__Task details__:
Begin at the line containing "также конфискованы денежные средства — 17" in the entries below and end at the line containing "élményt/gyakorlatot/problematikát – konkrét"; transcribe that range exactly and nothing outside it.

[[ Dataset records open ]]

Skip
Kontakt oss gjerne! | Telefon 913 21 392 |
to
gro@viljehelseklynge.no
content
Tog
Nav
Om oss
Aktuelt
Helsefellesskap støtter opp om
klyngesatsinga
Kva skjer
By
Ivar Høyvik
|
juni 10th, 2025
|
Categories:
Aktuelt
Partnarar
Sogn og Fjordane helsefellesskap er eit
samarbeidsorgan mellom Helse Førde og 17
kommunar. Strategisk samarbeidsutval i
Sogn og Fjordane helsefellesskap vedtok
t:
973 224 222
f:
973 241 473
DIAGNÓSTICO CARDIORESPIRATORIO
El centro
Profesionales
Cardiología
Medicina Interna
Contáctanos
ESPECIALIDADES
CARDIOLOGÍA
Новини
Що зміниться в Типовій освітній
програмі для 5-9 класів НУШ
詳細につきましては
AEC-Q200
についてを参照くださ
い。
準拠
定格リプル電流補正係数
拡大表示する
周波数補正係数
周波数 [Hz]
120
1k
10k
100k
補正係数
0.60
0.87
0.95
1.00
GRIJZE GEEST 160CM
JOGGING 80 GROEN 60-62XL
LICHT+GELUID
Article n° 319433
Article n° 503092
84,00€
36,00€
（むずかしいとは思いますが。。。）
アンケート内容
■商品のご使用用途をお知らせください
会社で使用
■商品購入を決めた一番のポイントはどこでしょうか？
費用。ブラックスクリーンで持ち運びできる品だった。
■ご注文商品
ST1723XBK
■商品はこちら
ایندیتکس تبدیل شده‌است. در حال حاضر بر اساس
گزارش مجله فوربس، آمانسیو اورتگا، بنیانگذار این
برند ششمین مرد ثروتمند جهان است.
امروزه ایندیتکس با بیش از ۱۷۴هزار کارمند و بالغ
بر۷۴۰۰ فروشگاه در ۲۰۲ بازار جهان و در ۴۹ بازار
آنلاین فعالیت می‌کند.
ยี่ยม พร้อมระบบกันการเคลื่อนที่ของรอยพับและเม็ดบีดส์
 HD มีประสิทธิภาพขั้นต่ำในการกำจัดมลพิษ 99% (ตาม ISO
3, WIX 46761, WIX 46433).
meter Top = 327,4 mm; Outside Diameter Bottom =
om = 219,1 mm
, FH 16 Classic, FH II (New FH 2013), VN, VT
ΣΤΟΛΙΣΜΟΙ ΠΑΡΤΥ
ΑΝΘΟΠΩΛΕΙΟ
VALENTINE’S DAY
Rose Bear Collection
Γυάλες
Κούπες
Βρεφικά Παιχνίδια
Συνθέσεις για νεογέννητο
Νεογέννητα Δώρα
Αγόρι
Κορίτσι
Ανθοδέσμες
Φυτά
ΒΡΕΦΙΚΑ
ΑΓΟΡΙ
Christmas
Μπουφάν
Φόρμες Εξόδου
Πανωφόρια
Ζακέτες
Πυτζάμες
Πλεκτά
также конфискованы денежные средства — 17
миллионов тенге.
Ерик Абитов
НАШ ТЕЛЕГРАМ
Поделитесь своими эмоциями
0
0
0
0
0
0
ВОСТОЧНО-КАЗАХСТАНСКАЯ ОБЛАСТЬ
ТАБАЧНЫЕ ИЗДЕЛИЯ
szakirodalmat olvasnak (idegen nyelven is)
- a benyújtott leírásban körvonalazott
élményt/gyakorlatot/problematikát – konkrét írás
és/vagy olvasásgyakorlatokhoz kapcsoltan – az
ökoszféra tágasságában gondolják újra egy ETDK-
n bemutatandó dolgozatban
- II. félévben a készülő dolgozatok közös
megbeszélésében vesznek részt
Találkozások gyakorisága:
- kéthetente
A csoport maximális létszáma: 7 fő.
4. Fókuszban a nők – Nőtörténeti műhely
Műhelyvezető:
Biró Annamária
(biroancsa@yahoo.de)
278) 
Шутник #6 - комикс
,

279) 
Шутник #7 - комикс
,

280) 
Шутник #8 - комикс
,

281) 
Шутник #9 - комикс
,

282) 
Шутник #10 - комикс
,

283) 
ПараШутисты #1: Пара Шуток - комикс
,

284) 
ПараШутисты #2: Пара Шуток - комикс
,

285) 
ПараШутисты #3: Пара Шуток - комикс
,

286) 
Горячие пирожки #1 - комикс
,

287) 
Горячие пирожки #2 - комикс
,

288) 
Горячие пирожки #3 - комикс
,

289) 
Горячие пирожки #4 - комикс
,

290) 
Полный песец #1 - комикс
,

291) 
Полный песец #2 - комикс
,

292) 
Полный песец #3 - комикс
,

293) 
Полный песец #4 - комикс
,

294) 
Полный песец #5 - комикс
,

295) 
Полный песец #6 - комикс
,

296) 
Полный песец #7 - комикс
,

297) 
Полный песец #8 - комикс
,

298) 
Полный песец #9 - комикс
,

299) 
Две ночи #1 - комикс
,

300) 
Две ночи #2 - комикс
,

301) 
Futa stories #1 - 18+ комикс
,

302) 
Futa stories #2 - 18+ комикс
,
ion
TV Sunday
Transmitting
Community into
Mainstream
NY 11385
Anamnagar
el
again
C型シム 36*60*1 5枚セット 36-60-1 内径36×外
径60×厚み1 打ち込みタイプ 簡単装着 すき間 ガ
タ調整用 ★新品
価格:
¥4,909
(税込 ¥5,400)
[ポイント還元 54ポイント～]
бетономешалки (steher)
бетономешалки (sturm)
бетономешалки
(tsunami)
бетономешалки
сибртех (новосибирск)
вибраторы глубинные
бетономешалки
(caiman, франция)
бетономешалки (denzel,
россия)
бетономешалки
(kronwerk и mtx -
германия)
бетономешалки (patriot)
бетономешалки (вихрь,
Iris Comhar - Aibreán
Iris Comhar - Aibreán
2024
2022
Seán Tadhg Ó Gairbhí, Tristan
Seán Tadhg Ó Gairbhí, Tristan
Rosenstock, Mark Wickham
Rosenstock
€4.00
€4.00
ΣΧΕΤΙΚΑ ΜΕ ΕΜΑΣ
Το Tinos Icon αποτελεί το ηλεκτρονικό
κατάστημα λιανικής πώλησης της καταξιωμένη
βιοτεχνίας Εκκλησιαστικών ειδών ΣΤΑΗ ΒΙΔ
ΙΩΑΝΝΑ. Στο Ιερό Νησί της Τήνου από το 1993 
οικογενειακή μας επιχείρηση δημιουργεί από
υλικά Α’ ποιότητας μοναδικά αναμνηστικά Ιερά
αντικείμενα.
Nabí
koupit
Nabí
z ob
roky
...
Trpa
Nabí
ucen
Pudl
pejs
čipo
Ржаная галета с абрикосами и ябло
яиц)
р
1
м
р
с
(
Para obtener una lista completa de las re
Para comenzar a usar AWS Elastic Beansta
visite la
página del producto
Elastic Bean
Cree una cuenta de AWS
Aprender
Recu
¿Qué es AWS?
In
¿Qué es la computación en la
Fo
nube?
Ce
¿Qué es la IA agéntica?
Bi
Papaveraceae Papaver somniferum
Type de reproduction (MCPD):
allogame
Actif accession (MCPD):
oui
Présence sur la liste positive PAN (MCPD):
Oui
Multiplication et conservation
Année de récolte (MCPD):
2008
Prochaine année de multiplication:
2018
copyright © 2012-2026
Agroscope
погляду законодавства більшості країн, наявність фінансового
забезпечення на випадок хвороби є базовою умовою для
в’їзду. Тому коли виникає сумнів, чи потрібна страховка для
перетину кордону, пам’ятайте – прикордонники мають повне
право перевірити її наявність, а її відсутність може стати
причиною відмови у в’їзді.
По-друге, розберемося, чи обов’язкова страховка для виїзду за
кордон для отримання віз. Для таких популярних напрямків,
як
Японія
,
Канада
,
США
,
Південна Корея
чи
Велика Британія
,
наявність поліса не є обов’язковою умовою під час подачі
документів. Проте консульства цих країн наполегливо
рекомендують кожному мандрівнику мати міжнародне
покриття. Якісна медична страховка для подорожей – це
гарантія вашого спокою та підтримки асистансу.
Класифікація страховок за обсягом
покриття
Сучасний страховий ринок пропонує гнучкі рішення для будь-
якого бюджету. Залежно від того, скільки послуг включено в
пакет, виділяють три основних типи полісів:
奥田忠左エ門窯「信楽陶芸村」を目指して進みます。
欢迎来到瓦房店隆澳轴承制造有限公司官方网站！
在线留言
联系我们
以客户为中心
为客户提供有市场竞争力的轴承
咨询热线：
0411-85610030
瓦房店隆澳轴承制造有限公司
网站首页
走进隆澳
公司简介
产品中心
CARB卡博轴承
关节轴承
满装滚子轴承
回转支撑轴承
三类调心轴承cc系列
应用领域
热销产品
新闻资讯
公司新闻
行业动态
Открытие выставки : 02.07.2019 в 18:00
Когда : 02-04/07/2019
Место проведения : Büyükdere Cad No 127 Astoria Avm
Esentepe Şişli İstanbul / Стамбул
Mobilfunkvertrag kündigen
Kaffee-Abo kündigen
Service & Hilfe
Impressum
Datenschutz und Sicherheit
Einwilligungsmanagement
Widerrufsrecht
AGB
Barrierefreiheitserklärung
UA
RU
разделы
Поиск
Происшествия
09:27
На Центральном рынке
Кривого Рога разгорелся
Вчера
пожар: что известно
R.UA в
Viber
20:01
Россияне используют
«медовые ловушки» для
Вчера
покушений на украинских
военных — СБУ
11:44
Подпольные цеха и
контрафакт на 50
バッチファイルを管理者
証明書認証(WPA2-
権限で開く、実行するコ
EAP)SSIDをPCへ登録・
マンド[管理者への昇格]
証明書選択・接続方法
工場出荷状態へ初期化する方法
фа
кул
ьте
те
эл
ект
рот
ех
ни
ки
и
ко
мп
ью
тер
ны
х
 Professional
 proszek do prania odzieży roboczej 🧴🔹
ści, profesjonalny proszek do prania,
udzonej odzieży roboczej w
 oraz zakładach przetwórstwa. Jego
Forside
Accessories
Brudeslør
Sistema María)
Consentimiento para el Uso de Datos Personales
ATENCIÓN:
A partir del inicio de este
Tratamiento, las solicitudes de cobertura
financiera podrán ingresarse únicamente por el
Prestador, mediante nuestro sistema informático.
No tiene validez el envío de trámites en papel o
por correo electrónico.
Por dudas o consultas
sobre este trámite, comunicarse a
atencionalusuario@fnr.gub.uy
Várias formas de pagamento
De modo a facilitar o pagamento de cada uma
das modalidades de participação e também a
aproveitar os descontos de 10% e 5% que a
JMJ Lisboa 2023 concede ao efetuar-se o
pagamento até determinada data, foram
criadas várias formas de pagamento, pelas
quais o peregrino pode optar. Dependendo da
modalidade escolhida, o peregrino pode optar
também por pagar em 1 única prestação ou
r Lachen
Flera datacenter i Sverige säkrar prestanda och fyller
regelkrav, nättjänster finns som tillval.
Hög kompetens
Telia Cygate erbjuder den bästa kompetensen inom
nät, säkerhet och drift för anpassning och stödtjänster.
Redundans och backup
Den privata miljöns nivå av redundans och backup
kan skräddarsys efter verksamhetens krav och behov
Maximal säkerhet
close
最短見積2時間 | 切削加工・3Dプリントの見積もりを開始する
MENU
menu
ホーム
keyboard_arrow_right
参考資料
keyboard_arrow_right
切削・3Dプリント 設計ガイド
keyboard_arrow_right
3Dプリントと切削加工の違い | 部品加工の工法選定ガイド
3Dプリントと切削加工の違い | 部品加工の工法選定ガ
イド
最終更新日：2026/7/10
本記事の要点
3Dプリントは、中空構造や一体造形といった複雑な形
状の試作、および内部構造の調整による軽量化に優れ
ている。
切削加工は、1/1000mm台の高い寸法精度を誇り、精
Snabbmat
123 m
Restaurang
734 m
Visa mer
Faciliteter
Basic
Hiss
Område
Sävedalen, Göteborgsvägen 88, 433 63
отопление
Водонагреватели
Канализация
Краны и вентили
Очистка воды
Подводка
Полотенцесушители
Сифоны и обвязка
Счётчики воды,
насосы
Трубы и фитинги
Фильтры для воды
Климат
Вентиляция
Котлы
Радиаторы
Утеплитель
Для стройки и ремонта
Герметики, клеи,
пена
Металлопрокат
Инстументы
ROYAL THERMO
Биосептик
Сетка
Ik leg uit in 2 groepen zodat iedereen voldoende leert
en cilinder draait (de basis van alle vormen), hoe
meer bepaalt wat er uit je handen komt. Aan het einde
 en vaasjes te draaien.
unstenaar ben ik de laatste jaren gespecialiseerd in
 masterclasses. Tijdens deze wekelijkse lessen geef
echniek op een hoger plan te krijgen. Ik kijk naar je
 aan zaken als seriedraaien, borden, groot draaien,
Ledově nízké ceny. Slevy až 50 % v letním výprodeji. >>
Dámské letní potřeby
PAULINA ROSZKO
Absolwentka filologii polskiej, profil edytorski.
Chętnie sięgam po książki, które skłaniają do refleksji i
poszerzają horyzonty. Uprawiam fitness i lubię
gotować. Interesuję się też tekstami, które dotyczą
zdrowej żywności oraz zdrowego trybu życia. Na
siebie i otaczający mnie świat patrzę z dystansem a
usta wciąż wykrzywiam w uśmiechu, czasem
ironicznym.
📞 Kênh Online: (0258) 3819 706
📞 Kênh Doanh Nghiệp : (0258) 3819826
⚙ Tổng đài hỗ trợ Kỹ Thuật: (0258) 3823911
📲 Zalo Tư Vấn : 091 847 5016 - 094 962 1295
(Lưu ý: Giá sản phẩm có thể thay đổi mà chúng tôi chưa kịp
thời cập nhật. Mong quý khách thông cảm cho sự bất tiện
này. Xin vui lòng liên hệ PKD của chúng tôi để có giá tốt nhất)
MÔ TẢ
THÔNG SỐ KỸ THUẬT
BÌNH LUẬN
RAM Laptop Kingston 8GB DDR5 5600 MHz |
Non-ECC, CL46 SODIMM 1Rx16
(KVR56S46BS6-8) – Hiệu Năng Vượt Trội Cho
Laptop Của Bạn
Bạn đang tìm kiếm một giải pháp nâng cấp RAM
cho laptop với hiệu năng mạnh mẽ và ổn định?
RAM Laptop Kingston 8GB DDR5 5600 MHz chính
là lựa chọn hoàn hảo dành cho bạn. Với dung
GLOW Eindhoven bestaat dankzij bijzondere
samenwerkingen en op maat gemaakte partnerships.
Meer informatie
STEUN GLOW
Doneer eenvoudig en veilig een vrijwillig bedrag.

[[ Dataset records closed ]]

__Solution below__:
также конфискованы денежные средства — 17
миллионов тенге.
Ерик Абитов
НАШ ТЕЛЕГРАМ
Поделитесь своими эмоциями
0
0
0
0
0
0
ВОСТОЧНО-КАЗАХСТАНСКАЯ ОБЛАСТЬ
ТАБАЧНЫЕ ИЗДЕЛИЯ
szakirodalmat olvasnak (idegen nyelven is)
- a benyújtott leírásban körvonalazott
élményt/gyakorlatot/problematikát – konkrét írás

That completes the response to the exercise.